Un four à sigillées tardives de Meaux, dans la région parisienne. Cet exemple illustre parfaitement ce genre d’installation dans laquelle le chauffage se fait essentiellement par les parois munies de tuyaux de chauffage, mais aussi par quelques tubulures internes. Datant du IVème siècle de notre ère, cette installation montre bien la longévité exceptionnelle de cette mode de consommation aussi bien que le la technique que nécessitait sa fabrication.
Les deux exemples ci-dessus montrent bien l’évolution technique à laquelle les potiers antiques ont été confrontés. Ces fours, parfois très rustiques dans leur construction, tiennent toutefois d’une haute technologie et d’une parfaite compréhension des phénomènes liés à la combustion et au travail à haute température, qui peut dans certain cas atteindre plus de 1100 degrés, voire 1180 pour le maximum.

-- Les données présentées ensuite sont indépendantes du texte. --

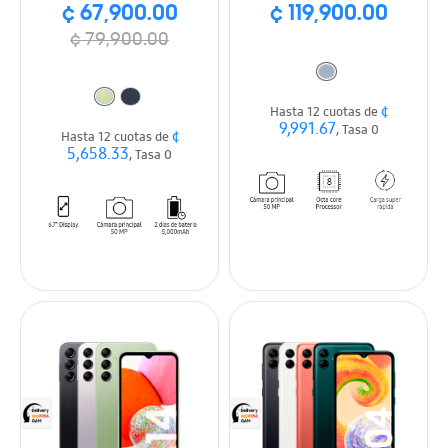
¢ 67,900.00
¢ 119,900.00
¢ 79,900.00
¢
Hasta 12 cuotas de
9,991.67
, Tasa 0
¢
Hasta 12 cuotas de
5,658.33
, Tasa 0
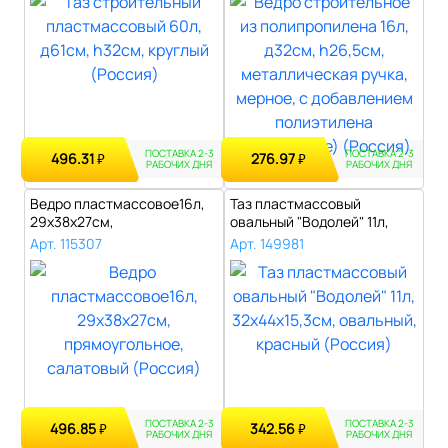
ПОСТАВКА 2-3
ПОСТАВКА 2-3
496.31
276.97
₽
₽
РАБОЧИХ ДНЯ
РАБОЧИХ ДНЯ
Ведро пластмассовое16л,
Таз пластмассовый
29х38х27см,
овальный "Водолей" 11л,
прямоугольное, сала..
32х44х15,3см,..
Арт. 115307
Арт. 149981
ПОСТАВКА 2-3
ПОСТАВКА 2-3
496.85
342.56
₽
₽
РАБОЧИХ ДНЯ
РАБОЧИХ ДНЯ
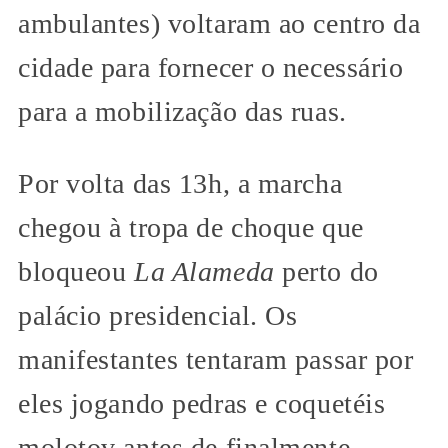
ambulantes) voltaram ao centro da
cidade para fornecer o necessário
para a mobilização das ruas.
Por volta das 13h, a marcha
chegou à tropa de choque que
bloqueou
La Alameda
perto do
palácio presidencial. Os
manifestantes tentaram passar por
eles jogando pedras e coquetéis
molotov antes de finalmente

Leur entretien est délicat, les tuyaux, toujours en terre, cassent facilement, et doivent impérativement âtre entièrement démontés après chaque cuisson pour remplacer les sections défectueuses. Une collerette est posée entre chaque tube, qui servira de support aux étagères d’enfournement.
Cette céramique apparaît entre 50 et 30 avant notre ère, principalement à Arrezzo en Italie actuelle, par tâtonnements à partir de la Campanienne noire. Dès le processus de fabrication mis au point, sa diffusion va profiter des circuits commerciaux déjà établis pour cette campanienne qui avait connu un immense succès. L’apogée de la sigillée italique se situe dans le règne d’Auguste, entre – 30 et 15 de notre ère.

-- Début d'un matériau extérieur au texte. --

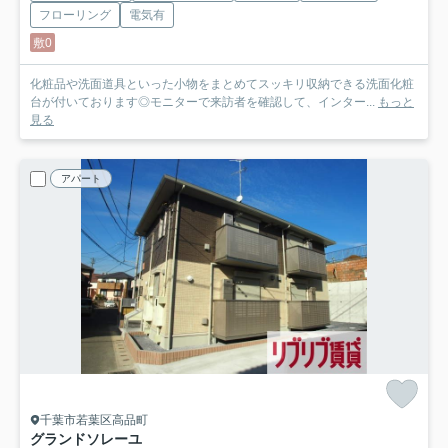
フローリング
電気有
敷0
化粧品や洗面道具といった小物をまとめてスッキリ収納できる洗面化粧
台が付いております◎モニターで来訪者を確認して、インター...
もっと
見る
アパート
千葉市若葉区高品町
グランドソレーユ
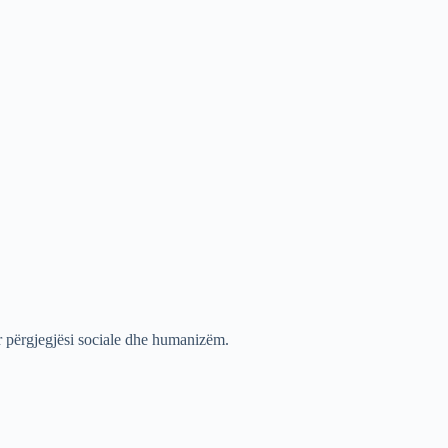
uar përgjegjësi sociale dhe humanizëm.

Calice moulé, fabriqué dans les ateliers d’Arezzo, peu avant le tournant de l’ère. (Source et licence : Wikimedia Creative Commons)
Un moule d’Arrezzo. Seule la partie décorée était moulée. La partie supérieure de la coupe était tournée en même temps que le moulage, puis le pied, tourné séparément, était ensuite collé à la barbotine. (Source et licence : Wikimedia Creative Commons)
Une coupe tournée et décorée de motifs appliqués après le polissage.
Une coupe tournée d’origine italique, que l’on retrouve fréquemment dans les camps militaires.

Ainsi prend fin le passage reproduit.